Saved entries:
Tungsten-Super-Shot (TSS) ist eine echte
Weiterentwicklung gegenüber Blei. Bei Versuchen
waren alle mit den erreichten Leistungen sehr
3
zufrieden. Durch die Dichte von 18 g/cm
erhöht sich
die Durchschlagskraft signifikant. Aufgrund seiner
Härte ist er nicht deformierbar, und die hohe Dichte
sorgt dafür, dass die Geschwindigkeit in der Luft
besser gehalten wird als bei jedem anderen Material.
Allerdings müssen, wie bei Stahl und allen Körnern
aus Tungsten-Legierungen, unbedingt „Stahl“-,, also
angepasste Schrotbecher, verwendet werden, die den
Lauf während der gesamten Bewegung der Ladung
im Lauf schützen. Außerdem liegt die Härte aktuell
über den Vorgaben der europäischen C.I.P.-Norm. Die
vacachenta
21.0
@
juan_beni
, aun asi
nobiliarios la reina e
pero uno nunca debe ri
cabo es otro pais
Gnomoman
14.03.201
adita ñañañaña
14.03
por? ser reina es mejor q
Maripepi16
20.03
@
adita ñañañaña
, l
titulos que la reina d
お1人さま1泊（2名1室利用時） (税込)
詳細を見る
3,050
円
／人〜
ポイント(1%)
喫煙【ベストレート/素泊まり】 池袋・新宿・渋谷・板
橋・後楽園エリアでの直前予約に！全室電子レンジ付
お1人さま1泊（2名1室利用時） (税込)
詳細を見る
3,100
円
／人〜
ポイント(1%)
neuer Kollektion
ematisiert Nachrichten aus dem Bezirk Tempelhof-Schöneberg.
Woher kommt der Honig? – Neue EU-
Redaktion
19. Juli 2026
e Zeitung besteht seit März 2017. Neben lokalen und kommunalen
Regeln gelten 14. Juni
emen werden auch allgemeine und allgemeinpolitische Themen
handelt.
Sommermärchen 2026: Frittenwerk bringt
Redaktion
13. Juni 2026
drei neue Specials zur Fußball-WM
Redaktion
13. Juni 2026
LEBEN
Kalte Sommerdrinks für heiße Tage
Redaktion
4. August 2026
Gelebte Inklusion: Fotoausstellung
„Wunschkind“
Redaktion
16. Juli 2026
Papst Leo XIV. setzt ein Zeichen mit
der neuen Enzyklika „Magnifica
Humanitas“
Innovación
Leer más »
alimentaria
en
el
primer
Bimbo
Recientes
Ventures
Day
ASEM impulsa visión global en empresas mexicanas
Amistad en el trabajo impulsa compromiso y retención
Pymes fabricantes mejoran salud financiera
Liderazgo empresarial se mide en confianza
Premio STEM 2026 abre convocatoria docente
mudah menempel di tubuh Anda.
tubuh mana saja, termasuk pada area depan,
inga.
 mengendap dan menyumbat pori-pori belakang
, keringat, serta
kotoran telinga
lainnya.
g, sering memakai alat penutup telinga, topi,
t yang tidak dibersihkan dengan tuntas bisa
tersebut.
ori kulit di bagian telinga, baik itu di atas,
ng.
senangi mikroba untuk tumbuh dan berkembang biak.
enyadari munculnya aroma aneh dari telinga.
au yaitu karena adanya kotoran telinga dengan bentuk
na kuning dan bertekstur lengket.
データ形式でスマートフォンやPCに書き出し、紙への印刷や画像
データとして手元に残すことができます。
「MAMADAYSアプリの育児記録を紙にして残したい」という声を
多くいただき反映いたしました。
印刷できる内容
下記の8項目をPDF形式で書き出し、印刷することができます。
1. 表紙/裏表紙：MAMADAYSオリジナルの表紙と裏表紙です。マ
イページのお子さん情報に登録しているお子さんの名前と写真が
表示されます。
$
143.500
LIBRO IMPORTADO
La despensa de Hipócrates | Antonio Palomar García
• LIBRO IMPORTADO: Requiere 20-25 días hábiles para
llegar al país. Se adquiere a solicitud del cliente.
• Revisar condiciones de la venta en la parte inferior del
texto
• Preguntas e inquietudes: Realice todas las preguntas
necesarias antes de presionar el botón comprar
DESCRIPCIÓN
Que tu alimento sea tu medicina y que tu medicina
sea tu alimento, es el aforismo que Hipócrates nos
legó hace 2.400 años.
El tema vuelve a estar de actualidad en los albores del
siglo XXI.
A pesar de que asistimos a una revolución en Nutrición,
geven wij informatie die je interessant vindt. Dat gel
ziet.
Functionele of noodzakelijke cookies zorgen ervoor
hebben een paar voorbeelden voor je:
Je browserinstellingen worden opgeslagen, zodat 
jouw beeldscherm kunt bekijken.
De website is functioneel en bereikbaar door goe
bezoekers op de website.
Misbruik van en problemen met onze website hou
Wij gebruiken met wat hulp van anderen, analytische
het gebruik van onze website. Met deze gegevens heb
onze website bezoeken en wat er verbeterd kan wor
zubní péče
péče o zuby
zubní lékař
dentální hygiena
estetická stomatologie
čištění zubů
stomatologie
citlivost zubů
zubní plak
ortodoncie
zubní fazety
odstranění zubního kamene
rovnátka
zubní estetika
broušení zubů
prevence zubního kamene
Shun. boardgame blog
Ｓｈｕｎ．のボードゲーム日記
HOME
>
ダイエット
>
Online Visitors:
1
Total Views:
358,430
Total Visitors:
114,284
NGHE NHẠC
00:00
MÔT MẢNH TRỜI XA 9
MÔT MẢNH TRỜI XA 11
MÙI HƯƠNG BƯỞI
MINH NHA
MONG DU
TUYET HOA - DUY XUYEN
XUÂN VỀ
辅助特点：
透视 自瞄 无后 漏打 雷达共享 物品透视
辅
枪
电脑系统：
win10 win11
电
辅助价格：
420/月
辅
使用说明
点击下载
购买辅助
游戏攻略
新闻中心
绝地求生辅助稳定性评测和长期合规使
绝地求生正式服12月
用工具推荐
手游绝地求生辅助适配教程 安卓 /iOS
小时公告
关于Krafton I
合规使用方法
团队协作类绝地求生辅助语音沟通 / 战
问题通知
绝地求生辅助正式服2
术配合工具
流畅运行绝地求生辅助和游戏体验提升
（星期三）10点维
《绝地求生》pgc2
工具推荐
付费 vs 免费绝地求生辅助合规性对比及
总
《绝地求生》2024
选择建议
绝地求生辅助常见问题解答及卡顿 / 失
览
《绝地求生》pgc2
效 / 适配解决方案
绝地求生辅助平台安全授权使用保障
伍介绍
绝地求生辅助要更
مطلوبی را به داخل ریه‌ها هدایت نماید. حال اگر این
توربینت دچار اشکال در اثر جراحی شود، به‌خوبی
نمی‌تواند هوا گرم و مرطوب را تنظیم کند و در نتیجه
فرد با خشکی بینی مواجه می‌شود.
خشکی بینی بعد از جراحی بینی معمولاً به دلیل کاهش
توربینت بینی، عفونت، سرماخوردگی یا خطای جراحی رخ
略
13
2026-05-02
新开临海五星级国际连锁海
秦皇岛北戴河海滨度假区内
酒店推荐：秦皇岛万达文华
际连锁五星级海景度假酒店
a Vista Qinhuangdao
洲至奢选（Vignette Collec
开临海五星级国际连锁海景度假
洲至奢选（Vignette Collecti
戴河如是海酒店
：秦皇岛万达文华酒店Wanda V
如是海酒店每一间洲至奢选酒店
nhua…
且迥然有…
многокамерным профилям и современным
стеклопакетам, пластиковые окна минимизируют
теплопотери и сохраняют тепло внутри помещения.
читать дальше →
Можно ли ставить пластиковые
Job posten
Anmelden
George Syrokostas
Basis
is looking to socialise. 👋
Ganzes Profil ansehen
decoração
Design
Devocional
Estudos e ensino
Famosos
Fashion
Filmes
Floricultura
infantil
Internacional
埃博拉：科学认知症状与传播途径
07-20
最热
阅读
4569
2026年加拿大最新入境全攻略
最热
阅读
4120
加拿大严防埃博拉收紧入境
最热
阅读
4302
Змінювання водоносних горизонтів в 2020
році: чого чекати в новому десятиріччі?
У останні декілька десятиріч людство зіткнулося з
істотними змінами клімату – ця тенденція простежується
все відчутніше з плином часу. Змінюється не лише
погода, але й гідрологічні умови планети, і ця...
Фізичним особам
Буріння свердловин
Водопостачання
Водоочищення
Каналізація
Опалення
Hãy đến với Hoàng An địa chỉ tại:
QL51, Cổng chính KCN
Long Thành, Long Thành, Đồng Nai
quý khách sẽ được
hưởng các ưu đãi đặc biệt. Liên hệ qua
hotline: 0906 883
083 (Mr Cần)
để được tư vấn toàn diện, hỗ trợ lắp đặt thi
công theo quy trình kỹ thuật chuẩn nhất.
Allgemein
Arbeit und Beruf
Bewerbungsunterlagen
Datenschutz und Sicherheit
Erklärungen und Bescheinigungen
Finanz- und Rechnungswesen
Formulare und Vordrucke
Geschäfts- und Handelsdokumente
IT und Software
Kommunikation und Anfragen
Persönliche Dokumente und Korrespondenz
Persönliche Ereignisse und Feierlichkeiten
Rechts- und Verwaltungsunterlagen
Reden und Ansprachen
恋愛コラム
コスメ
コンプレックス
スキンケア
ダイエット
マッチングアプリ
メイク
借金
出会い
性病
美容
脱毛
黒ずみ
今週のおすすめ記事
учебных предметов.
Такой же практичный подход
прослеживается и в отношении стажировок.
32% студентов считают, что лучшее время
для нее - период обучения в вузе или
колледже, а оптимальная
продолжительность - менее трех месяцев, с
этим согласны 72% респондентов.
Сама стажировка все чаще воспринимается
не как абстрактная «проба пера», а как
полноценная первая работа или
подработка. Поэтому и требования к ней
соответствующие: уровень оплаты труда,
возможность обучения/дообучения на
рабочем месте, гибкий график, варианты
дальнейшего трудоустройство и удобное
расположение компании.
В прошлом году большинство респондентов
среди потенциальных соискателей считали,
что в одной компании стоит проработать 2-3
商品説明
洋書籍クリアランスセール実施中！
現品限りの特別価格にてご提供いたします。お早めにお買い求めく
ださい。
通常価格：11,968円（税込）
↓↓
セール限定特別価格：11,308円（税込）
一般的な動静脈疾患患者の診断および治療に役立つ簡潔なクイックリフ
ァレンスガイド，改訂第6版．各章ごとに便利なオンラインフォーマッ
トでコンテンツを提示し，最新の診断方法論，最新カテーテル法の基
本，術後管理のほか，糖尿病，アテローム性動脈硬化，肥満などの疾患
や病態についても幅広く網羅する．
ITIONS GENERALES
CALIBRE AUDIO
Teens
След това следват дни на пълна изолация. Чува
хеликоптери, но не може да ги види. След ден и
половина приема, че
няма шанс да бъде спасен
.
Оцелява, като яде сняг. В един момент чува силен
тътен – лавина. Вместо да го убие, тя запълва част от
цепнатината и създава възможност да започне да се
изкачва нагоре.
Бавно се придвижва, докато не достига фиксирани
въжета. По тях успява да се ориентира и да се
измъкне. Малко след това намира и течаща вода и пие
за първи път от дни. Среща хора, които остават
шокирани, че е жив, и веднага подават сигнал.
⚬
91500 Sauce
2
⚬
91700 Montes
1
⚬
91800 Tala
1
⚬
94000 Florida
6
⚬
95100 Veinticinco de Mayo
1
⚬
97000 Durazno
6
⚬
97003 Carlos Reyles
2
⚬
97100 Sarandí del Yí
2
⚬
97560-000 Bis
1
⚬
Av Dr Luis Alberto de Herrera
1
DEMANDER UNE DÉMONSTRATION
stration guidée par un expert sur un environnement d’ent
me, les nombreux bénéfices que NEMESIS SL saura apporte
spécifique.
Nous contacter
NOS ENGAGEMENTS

Work instructions:
Your answer should be all lines from the data that contain "جراحی".

Your solution:
توربینت دچار اشکال در اثر جراحی شود، به‌خوبی
خشکی بینی بعد از جراحی بینی معمولاً به دلیل کاهش
توربینت بینی، عفونت، سرماخوردگی یا خطای جراحی رخ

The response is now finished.